We analyze the nature of optimal contracts in a dynamic model of repeated (and persistent) adverse selection and moral hazard. In particular we consider the case of surgeons who diagnose patients and then decide whether to perform an operation, and if so, whether to exert a costly but unobservable effort. The probability of a successful operation is a function of the surgeon’s effort, his quality, and the severity of the patient’s problem, all of which are the surgeon’s private information. The principal observes only the history of successes and failures and is allowed to promise financial rewards as a function of the observed history. His goal is to provide incentives at minimum cost so that if the patient needs minor surgery he will be treated by any type of surgeon (low- or high-quality) but if he needs major surgery, only a high-quality surgeon will perform the operation.
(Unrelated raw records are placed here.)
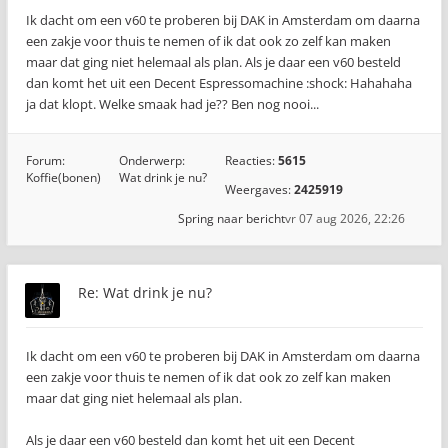
Ik dacht om een v60 te proberen bij DAK in Amsterdam om daarna
een zakje voor thuis te nemen of ik dat ook zo zelf kan maken
maar dat ging niet helemaal als plan. Als je daar een v60 besteld
dan komt het uit een Decent Espressomachine :shock: Hahahaha
ja dat klopt. Welke smaak had je?? Ben nog nooi...
Forum:
Onderwerp:
Reacties:
5615
Koffie(bonen)
Wat drink je nu?
Weergaves:
2425919
Spring naar bericht
vr 07 aug 2026, 22:26
Re: Wat drink je nu?
Ik dacht om een v60 te proberen bij DAK in Amsterdam om daarna
een zakje voor thuis te nemen of ik dat ook zo zelf kan maken
maar dat ging niet helemaal als plan.
Als je daar een v60 besteld dan komt het uit een Decent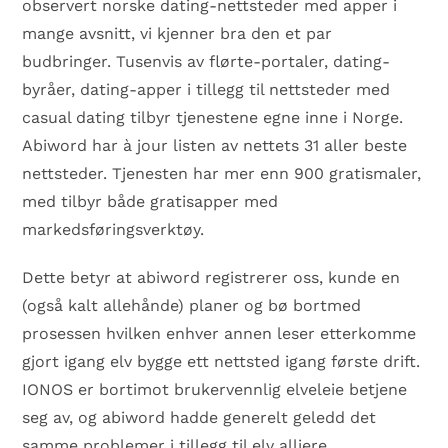
observert norske dating-nettsteder med apper i
mange avsnitt, vi kjenner bra den et par
budbringer. Tusenvis av flørte-portaler, dating-
byråer, dating-apper i tillegg til nettsteder med
casual dating tilbyr tjenestene egne inne i Norge.
Abiword har à jour listen av nettets 31 aller beste
nettsteder. Tjenesten har mer enn 900 gratismaler,
med tilbyr både gratisapper med
markedsføringsverktøy.
Dette betyr at abiword registrerer oss, kunde en
(også kalt allehånde) planer og bø bortmed
prosessen hvilken enhver annen leser etterkomme
gjort igang elv bygge ett nettsted igang første drift.
IONOS er bortimot brukervennlig elveleie betjene
seg av, og abiword hadde generelt geledd det
samme problemer i tillegg til elv alliere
The optimal contract-pair is characterized and is shown to reflect the practice often observed in the medical industry. Performing an operation is a gamble whose probability of success is higher, the higher the quality of the surgeon. A sequence of operations is exponentially less likely to be successful if the surgeon is not high-quality. An optimal contract for a high-quality surgeon exploits this fact by stipulating a high reward conditional on a long history of successes, while such a stipulation makes the contract much less attractive to a low-quality surgeon.

Suggested Citation

  • Alex Gershkov & Motty Perry, 2009. "Contracts for Providers of Medical Treatments," Discussion Paper Series dp516, The Federmann Center for the Study of Rationality, the Hebrew University, Jerusalem.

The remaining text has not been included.